Remote sites rarely fail because solar “does not work.” They fail because the system is underspecified, poorly integrated, hard to maintain, or impossible to troubleshoot at scale.
That is exactly the gap ModX1 is designed to close.
ModX1 is a compact solar and battery power system built for small-scale remote loads like environmental monitoring, SCADA, wireless networks, telemetry, and similar field deployments. It is supplied as an integrated, installation-ready cabinet, so you are not starting from a pile of parts, mismatched firmware, and site-built uncertainty.
From an engineering perspective, the real advantage is not “solar plus storage.” It is reduced integration risk and higher repeatability. When you are deploying dozens of cabinets across a region, the cost of variability becomes bigger than the cost of hardware.
ModX1 puts standardisation first: a defined cabinet form factor, a defined component stack, a defined monitoring pathway, a defined mounting approach, and a controlled set of options.

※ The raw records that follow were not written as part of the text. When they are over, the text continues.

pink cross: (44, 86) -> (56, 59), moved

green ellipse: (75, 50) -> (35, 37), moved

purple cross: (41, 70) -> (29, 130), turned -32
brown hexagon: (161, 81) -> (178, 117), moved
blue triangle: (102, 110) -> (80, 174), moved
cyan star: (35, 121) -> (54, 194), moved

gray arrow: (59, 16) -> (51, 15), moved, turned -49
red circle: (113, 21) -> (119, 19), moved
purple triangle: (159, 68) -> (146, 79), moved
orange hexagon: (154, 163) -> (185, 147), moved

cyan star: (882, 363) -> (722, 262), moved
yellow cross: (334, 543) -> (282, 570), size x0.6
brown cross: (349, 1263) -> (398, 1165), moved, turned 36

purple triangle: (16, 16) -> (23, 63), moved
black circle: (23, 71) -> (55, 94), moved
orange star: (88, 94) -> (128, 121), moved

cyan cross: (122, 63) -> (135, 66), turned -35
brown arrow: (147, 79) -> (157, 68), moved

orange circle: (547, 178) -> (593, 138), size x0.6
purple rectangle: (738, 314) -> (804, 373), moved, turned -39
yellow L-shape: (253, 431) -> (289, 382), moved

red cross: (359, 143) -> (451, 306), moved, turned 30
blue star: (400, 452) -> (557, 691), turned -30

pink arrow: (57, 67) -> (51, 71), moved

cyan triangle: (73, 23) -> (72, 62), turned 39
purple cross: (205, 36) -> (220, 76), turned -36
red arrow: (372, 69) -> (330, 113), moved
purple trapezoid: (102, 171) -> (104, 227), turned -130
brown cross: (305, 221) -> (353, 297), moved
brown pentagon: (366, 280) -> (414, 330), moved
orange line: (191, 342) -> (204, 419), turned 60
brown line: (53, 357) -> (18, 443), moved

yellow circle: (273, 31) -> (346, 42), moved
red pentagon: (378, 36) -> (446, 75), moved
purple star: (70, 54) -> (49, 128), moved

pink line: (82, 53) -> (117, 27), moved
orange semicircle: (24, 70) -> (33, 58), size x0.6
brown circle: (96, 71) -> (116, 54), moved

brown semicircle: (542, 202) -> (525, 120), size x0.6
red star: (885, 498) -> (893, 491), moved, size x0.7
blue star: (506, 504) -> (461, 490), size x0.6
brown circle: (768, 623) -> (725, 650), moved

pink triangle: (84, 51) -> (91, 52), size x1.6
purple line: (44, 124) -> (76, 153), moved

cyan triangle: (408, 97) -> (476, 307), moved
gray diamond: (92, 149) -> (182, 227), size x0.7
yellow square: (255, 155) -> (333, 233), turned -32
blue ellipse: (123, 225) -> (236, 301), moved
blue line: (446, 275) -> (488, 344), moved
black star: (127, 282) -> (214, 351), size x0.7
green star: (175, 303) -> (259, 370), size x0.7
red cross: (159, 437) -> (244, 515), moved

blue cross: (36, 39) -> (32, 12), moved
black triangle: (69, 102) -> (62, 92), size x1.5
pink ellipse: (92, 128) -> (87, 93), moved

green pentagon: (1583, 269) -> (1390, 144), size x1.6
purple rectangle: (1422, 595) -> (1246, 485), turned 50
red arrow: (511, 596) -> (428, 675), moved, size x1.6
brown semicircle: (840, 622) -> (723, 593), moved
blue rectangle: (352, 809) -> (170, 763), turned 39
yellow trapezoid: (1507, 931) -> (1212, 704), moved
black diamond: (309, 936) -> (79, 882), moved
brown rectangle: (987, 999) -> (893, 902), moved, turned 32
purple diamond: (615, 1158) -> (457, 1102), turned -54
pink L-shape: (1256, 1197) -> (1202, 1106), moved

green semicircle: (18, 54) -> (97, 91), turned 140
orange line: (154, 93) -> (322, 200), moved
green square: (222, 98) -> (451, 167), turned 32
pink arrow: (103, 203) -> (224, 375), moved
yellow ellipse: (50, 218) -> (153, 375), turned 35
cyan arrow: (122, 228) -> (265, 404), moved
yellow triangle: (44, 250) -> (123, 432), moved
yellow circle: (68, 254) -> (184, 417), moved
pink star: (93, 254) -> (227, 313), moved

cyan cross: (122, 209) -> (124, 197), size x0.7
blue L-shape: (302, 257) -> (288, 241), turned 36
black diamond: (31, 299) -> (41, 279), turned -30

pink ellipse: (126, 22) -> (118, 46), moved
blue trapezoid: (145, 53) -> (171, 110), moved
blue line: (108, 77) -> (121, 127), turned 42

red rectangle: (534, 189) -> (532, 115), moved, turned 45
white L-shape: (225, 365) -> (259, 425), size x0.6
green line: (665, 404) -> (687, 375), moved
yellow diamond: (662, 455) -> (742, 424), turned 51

The Real Field Problems ModX1 Is Built to Solve
1) DIY remote cabinets cost more than the BOM suggests
A “from-scratch” build seems simple until you account for:
- compatibility checks between battery, MPPT, comms hardware, and monitoring
- panel mounting design and mechanical drawings
- cabinet layout, heat management, and cable routing
- documentation, FAT, commissioning, and handover packs
- repeatability across changing site conditions
ModX1 is positioned to remove those unknowns by shipping as a complete integrated system, not a kit. Valen highlights a factory-designed configuration intended to deploy without costly footings or custom builds.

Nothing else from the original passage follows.